The key observation is that, for a smooth function $f$ and a test function $\varphi \in C_c^\infty(\Omega)$, the integration-by-parts formula:
\begin{align*}
\int_\Omega (\partial^\alpha f)(x)\varphi(x)\,d\mathcal{L}^n(x) &= (-1)^{|\alpha|}\int_\Omega f(x)(\partial^\alpha\varphi)(x)\,d\mathcal{L}^n(x)
\end{align*}
holds with no [boundary](/page/Boundary) terms, since $\varphi$ has compact support in $\Omega$. The right-hand side remains well-defined even if $f$ is merely locally [integrable](/page/Integral): we never differentiate $f$, only the smooth test function $\varphi$. This suggests defining the derivative of $f$ as the functional that acts on $\varphi$ and produces the value $(-1)^{|\alpha|}\int f\,\partial^\alpha\varphi\,d\mathcal{L}^n$.
## [Test Functions](/page/Test%20Function) and Distributions
[definition: Test Function Space]
Let $\Omega \subseteq \mathbb{R}^n$ be a non-empty [open set](/page/Open%20Set). The **space of test functions** on $\Omega$, denoted $\mathcal{D}(\Omega)$, is the [set](/page/Set) of all infinitely differentiable functions with compact support contained in $\Omega$:
\begin{align*}
\mathcal{D}(\Omega) := \left\{\varphi \in C^\infty(\Omega) \;\middle|\; \mathrm{supp}(\varphi) \subset \Omega \text{ is compact}\right\}.
\end{align*}
[/definition]
[definition: Convergence in the Test Function Space]

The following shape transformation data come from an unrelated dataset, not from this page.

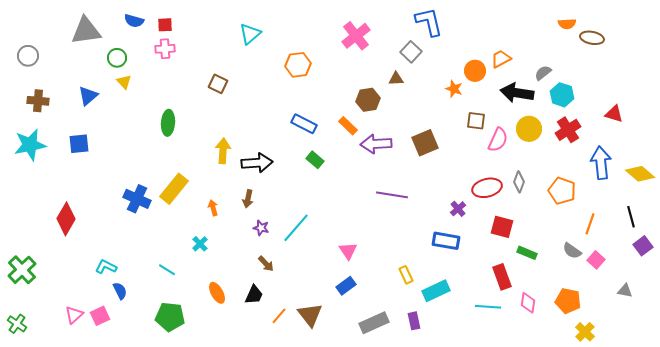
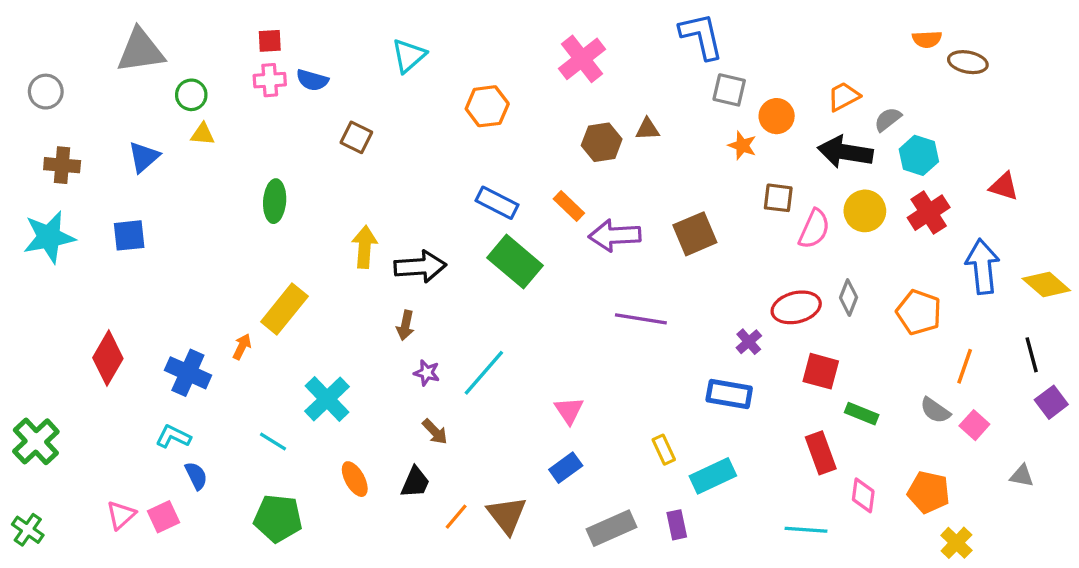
blue semicircle: (134, 21) -> (312, 80), moved
gray square: (411, 52) -> (729, 90), moved, turned -30
orange trapezoid: (501, 59) -> (844, 96), moved
yellow triangle: (124, 82) -> (203, 134), turned -42
brown hexagon: (368, 100) -> (602, 142), moved
green rectangle: (315, 160) -> (515, 262), size x1.8
blue cross: (137, 199) -> (188, 373), moved
orange arrow: (213, 208) -> (242, 347), moved, turned 42
cyan cross: (200, 244) -> (327, 399), size x1.8
cyan line: (488, 307) -> (806, 530), moved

A [sequence](/page/Sequence) $\{\varphi_k\}_{k=1}^\infty \subseteq \mathcal{D}(\Omega)$ **converges** to $\varphi \in \mathcal{D}(\Omega)$ if there exists a compact set $K \subset \Omega$ containing $\mathrm{supp}(\varphi_k)$ for every $k \in \mathbb{N}$, and $\partial^\alpha\varphi_k \to \partial^\alpha\varphi$ uniformly on $K$ for every multi-index $\alpha \in \mathbb{N}_0^n$.
[/definition]
[definition: Distribution]
A **distribution** on $\Omega$ is a continuous linear functional on $\mathcal{D}(\Omega)$. Explicitly, a map $T: \mathcal{D}(\Omega) \to \mathbb{R}$ is a distribution if it is linear and $T(\varphi_k) \to T(\varphi)$ whenever $\varphi_k \to \varphi$ in $\mathcal{D}(\Omega)$.
The **space of distributions** on $\Omega$, denoted $\mathcal{D}'(\Omega)$, is the set of all distributions on $\Omega$, equipped with the weak-$*$ [topology](/page/Topology): $T_k \to T$ in $\mathcal{D}'(\Omega)$ if $T_k(\varphi) \to T(\varphi)$ for every $\varphi \in \mathcal{D}(\Omega)$.
[/definition]
A locally integrable function $f \in L^1_{\mathrm{loc}}(\Omega)$ defines a distribution $T_f \in \mathcal{D}'(\Omega)$ via:
\begin{align*}
T_f: \mathcal{D}(\Omega) &\to \mathbb{R} \\
\varphi &\mapsto \int_\Omega f(x)\varphi(x)\,d\mathcal{L}^n(x).
\end{align*}
Distributions of this form are called **regular distributions**. The map $f \mapsto T_f$ is injective: if $T_f = T_g$, then $\int(f-g)\varphi\,d\mathcal{L}^n = 0$ for all $\varphi \in \mathcal{D}(\Omega)$, which forces $f = g$ almost everywhere. Distributions that cannot be represented by any locally integrable function — such as the Dirac delta $\delta_0(\varphi) = \varphi(0)$ — are called **singular distributions**.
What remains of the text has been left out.